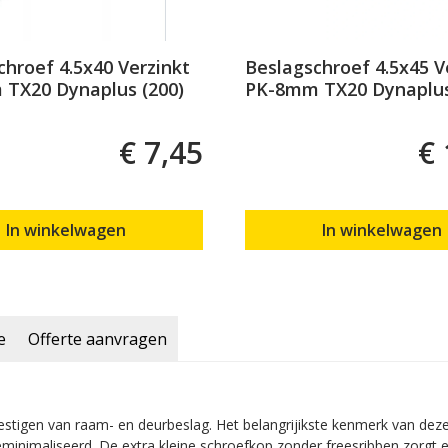
chroef 4.5x40 Verzinkt
Beslagschroef 4.5x45 V
TX20 Dynaplus (200)
PK-8mm TX20 Dynaplus
€ 7,45
€ 
In winkelwagen
In winkelwagen
e
Offerte aanvragen
tigen van raam- en deurbeslag. Het belangrijikste kenmerk van deze sc
minimaliseerd. De extra kleine schroefkop zonder freesribben zorgt er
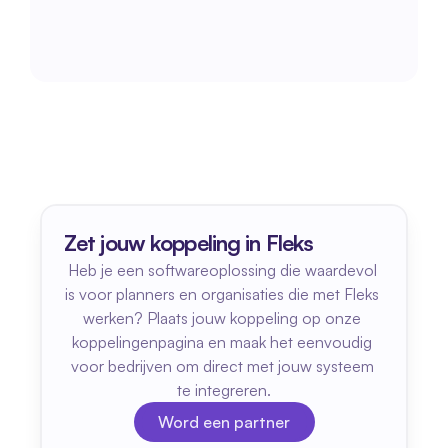
Zet jouw koppeling in Fleks
Heb je een softwareoplossing die waardevol 
is voor planners en organisaties die met Fleks 
werken? Plaats jouw koppeling op onze 
koppelingenpagina en maak het eenvoudig 
voor bedrijven om direct met jouw systeem 
te integreren.
Word een partner
Word een partner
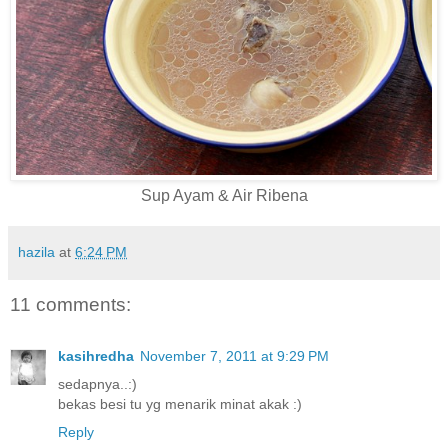
Sup Ayam & Air Ribena
hazila
at
6:24 PM
11 comments:
kasihredha
November 7, 2011 at 9:29 PM
sedapnya..:)
bekas besi tu yg menarik minat akak :)
Reply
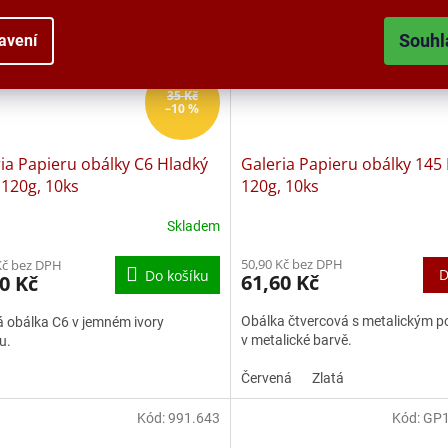
Souhl
avení
35 Kč
–10 %
ia Papieru obálky C6 Hladký
Galeria Papieru obálky 145 
 120g, 10ks
120g, 10ks
Skladem
50,90 Kč bez DPH
Kč bez DPH
D
Do košíku
61,60 Kč
0 Kč
Obálka čtvercová s metalickým 
 obálka C6 v jemném ivory
v metalické barvě.
nu.
Červená
Zlatá
Kód:
991.643
Kód:
GP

### Your instructions
From the entries above, write out every line without a single change, skipping the images.

### Response to this task
chroef 4.5x40 Verzinkt
Beslagschroef 4.5x45 V
TX20 Dynaplus (200)
PK-8mm TX20 Dynaplus
€ 7,45
€ 
In winkelwagen
In winkelwagen
e
Offerte aanvragen
tigen van raam- en deurbeslag. Het belangrijikste kenmerk van deze sc
minimaliseerd. De extra kleine schroefkop zonder freesribben zorgt er
Zet jouw koppeling in Fleks
Heb je een softwareoplossing die waardevol 
is voor planners en organisaties die met Fleks 
werken? Plaats jouw koppeling op onze 
koppelingenpagina en maak het eenvoudig 
voor bedrijven om direct met jouw systeem 
te integreren.
Word een partner
Word een partner
Sup Ayam & Air Ribena
hazila
at
6:24 PM
11 comments:
kasihredha
November 7, 2011 at 9:29 PM
sedapnya..:)
bekas besi tu yg menarik minat akak :)
Reply
Souhl
avení
35 Kč
–10 %
ia Papieru obálky C6 Hladký
Galeria Papieru obálky 145 
 120g, 10ks
120g, 10ks
Skladem
50,90 Kč bez DPH
Kč bez DPH
D
Do košíku
61,60 Kč
0 Kč
Obálka čtvercová s metalickým 
 obálka C6 v jemném ivory
v metalické barvě.
nu.
Červená
Zlatá
Kód:
991.643
Kód:
GP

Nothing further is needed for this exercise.